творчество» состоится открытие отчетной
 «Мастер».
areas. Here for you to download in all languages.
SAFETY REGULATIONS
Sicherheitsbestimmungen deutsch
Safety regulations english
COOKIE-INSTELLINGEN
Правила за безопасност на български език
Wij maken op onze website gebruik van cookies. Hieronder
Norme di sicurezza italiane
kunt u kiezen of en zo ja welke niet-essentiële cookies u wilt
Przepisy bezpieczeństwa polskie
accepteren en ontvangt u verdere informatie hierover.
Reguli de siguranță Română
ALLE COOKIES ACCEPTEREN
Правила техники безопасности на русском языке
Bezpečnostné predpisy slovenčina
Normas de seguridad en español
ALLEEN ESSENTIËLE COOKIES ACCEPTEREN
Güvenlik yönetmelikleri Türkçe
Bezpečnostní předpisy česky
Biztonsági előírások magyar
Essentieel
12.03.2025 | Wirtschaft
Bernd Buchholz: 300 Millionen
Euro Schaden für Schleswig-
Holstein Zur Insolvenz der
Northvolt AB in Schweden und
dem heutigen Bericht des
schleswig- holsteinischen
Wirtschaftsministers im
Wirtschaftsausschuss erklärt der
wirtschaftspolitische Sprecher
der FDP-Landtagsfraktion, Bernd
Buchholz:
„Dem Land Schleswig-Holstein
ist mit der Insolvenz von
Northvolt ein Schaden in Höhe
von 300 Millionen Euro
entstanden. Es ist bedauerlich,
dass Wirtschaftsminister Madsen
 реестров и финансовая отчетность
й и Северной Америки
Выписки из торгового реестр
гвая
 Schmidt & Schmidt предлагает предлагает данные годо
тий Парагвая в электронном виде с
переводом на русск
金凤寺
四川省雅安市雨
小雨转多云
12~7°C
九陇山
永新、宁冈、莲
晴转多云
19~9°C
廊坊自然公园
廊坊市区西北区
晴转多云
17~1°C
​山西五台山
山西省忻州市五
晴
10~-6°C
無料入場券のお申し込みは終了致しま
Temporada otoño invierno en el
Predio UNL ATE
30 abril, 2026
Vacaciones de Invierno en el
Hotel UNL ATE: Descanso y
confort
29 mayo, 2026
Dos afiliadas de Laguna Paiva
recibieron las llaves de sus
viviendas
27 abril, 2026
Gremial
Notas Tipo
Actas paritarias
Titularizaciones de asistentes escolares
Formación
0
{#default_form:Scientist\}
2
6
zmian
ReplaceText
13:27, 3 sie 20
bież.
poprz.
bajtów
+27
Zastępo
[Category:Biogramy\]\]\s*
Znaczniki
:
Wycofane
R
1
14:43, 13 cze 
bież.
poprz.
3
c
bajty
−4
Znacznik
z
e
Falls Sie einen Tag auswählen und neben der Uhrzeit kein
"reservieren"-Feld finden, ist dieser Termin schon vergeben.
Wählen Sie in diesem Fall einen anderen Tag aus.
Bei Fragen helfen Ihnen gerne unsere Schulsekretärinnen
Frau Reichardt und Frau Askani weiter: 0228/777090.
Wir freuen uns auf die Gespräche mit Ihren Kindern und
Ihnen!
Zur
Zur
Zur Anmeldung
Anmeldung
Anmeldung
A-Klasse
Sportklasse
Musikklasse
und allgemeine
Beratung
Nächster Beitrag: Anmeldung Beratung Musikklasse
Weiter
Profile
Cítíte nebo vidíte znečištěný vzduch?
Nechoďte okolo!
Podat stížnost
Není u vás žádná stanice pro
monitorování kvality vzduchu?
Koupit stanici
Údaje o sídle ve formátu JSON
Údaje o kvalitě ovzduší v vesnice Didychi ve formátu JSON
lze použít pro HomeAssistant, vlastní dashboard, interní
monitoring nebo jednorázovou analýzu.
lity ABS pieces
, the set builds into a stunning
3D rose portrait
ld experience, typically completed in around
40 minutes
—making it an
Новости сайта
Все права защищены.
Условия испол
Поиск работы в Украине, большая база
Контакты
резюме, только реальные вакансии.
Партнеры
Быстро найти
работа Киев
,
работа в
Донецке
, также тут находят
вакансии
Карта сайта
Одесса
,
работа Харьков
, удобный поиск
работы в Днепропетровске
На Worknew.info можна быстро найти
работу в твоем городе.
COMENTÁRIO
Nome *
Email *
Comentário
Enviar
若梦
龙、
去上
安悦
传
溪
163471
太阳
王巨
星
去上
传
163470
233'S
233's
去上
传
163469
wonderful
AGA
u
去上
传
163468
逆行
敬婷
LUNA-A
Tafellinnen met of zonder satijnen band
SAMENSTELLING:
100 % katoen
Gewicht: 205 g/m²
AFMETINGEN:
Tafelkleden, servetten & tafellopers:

Aim of the exercise: Could you write out, exactly as they stand, only the lines above that begin at the line with "Güvenlik yönetmelikleri Türkçe" and stop after the line with "Údaje o sídle ve formátu JSON"?

Written response:
Güvenlik yönetmelikleri Türkçe
Bezpečnostní předpisy česky
Biztonsági előírások magyar
Essentieel
12.03.2025 | Wirtschaft
Bernd Buchholz: 300 Millionen
Euro Schaden für Schleswig-
Holstein Zur Insolvenz der
Northvolt AB in Schweden und
dem heutigen Bericht des
schleswig- holsteinischen
Wirtschaftsministers im
Wirtschaftsausschuss erklärt der
wirtschaftspolitische Sprecher
der FDP-Landtagsfraktion, Bernd
Buchholz:
„Dem Land Schleswig-Holstein
ist mit der Insolvenz von
Northvolt ein Schaden in Höhe
von 300 Millionen Euro
entstanden. Es ist bedauerlich,
dass Wirtschaftsminister Madsen
 реестров и финансовая отчетность
й и Северной Америки
Выписки из торгового реестр
гвая
 Schmidt & Schmidt предлагает предлагает данные годо
тий Парагвая в электронном виде с
переводом на русск
金凤寺
四川省雅安市雨
小雨转多云
12~7°C
九陇山
永新、宁冈、莲
晴转多云
19~9°C
廊坊自然公园
廊坊市区西北区
晴转多云
17~1°C
​山西五台山
山西省忻州市五
晴
10~-6°C
無料入場券のお申し込みは終了致しま
Temporada otoño invierno en el
Predio UNL ATE
30 abril, 2026
Vacaciones de Invierno en el
Hotel UNL ATE: Descanso y
confort
29 mayo, 2026
Dos afiliadas de Laguna Paiva
recibieron las llaves de sus
viviendas
27 abril, 2026
Gremial
Notas Tipo
Actas paritarias
Titularizaciones de asistentes escolares
Formación
0
{#default_form:Scientist\}
2
6
zmian
ReplaceText
13:27, 3 sie 20
bież.
poprz.
bajtów
+27
Zastępo
[Category:Biogramy\]\]\s*
Znaczniki
:
Wycofane
R
1
14:43, 13 cze 
bież.
poprz.
3
c
bajty
−4
Znacznik
z
e
Falls Sie einen Tag auswählen und neben der Uhrzeit kein
"reservieren"-Feld finden, ist dieser Termin schon vergeben.
Wählen Sie in diesem Fall einen anderen Tag aus.
Bei Fragen helfen Ihnen gerne unsere Schulsekretärinnen
Frau Reichardt und Frau Askani weiter: 0228/777090.
Wir freuen uns auf die Gespräche mit Ihren Kindern und
Ihnen!
Zur
Zur
Zur Anmeldung
Anmeldung
Anmeldung
A-Klasse
Sportklasse
Musikklasse
und allgemeine
Beratung
Nächster Beitrag: Anmeldung Beratung Musikklasse
Weiter
Profile
Cítíte nebo vidíte znečištěný vzduch?
Nechoďte okolo!
Podat stížnost
Není u vás žádná stanice pro
monitorování kvality vzduchu?
Koupit stanici
Údaje o sídle ve formátu JSON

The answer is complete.